Cheerleading has changed drastically since its inception, and as cheerleaders became more athletic and tried more daring stunts, injuries began to rise. In fact, according to National Center for Catastrophic Sports Injury Research, cheerleading ranked as the most dangerous female sport in 2009. Given the multitude of ways in which cheerleaders could suffer injury, this statistic isn't entirely surprising.
Most injuries suffered in cheerleading are non-catastrophic injuries, or those that are not life-threatening or permanently life-altering. According to a 2006 report on cheerleading injuries published in the journal Pediatrics, injury statistics break down as follows:
- 52.4 percent strains and sprains
- 18.4 percent soft tissue injuries
- 16.4 percent fractures and dislocations
- 3.8 percent lacerations and avulsions
- 3.5 percent concussions and closed head injuries
- 5.5 percent other injuries
The most common injuries occur to the lower extremities, particularly the ankle and knee. Wrist injuries are also quite common. If you think of the multitude of jumps, stunts and tumbling routines that cheerleaders participate in, it's easy to understand how a cheerleader could land incorrectly and suffer this type of injury. Unfortunately, even non-catastrophic injuries can interfere with participation in sports, and many cheerleaders find themselves sidelined during the season while undergoing rest, rehabilitation or even surgery.
Catastrophic injuries are those that involve the head, neck and back, or those that result in death or permanent disability. Cheerleaders are particularly susceptible to this type of injury because they often fall from a height or land in an awkward, upside-down position. Between 1982 and 2009, a total of 18 male and female cheerleaders died either directly or indirectly from the sport according to the National Center for Catastrophic Sports Injury Research. An additional 102 female cheerleaders suffered other non-fatal catastrophic injuries, and cheerleading accounted for two-thirds of all high school and college female athlete catastrophic injuries.
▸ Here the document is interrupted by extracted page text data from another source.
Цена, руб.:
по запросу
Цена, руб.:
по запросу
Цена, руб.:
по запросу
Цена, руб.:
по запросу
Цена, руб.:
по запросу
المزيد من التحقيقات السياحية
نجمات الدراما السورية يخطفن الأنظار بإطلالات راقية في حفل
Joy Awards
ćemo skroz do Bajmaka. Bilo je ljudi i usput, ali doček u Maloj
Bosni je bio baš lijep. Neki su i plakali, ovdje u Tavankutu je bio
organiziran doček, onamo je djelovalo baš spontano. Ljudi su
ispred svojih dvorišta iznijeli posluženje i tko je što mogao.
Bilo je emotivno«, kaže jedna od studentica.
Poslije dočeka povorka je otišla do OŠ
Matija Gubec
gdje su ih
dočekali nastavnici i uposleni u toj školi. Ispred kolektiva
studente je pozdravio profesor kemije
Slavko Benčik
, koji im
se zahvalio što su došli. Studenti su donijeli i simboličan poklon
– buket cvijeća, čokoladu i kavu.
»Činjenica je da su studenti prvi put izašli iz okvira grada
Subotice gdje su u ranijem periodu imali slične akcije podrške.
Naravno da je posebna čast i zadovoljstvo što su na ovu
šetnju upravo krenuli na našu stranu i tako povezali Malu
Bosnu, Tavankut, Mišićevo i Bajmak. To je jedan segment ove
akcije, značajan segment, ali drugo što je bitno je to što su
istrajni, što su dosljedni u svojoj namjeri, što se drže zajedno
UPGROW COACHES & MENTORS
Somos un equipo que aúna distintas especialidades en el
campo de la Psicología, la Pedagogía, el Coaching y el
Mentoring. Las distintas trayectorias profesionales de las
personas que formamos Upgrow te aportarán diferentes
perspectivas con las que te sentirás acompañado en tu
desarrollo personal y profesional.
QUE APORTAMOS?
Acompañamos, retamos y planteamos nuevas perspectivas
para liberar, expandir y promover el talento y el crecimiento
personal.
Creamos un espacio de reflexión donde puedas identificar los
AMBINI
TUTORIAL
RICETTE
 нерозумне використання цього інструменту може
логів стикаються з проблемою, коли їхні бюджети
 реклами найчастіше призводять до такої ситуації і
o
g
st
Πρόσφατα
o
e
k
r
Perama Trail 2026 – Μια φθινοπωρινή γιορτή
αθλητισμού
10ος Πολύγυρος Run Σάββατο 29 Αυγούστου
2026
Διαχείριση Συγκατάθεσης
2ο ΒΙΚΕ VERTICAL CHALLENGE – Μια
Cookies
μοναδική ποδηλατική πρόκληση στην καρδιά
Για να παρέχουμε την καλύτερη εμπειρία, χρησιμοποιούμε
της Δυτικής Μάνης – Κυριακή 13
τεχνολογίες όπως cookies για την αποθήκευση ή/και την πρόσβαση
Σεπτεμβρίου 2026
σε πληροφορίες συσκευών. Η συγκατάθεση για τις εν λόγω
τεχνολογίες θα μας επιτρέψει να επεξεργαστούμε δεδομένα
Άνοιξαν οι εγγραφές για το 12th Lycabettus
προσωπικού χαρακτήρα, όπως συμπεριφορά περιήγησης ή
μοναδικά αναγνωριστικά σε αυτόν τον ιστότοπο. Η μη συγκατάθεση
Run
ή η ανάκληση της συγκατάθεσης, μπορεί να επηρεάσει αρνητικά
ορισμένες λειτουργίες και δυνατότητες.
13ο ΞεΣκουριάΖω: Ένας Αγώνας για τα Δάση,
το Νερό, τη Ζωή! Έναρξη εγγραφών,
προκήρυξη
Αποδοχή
More catastrophic injuries were likely to occur in high school than in college, despite the more advanced stunting routines performed at the college level. This is likely due to less experienced cheerleaders learning stunts for the first time, potentially from a coach who is unfamiliar with proper safety protocols and techniques.
While all athletes have to expect that injuries aren't entirely preventable, precautions can and should be made to prevent as many injuries from occurring as possible. First, make sure you're practicing under the direct supervision of a qualified coach, particularly one who has received cheerleading-specific training and certification. Other precautionary steps you should take include:
- Use landing mats whenever possible, particularly when trying new skills
- Follow the high school and college mandated rules for pyramids and basket tosses (bases must remain in contact with the floor, suspended cheerleader must not rotate while dismounting or allow her head to fall below a horizontal angle, pyramids can only be two levels high for high schoolers or two and a half body lengths for college)
- If performing on a wet surface, like a football field on a rainy day, avoid doing any advanced gymnastics moves
- Progress stunts slowly and in accordance with your coach's recommendations
- Always use spotters who have been trained in proper spotting technique
The Future of Cheerleading Injuries
In 1990, 10,900 cheerleaders were admitted to the hospital for cheer injuries. In 2002, that number jumped to 22,900, a rise of 110 percent, according to Pediatrics. Cheerleading's increased popularity has something to do with this rise, but it's also largely due to the difficulty of the skills performed. Don't take your risk lightly - in order to decrease cheerleading injuries in the future, every cheerleader needs to take ownership of her own safety as well as the safety of her teammates. Follow guidelines and never perform a skill that you're not 100 percent ready to perform.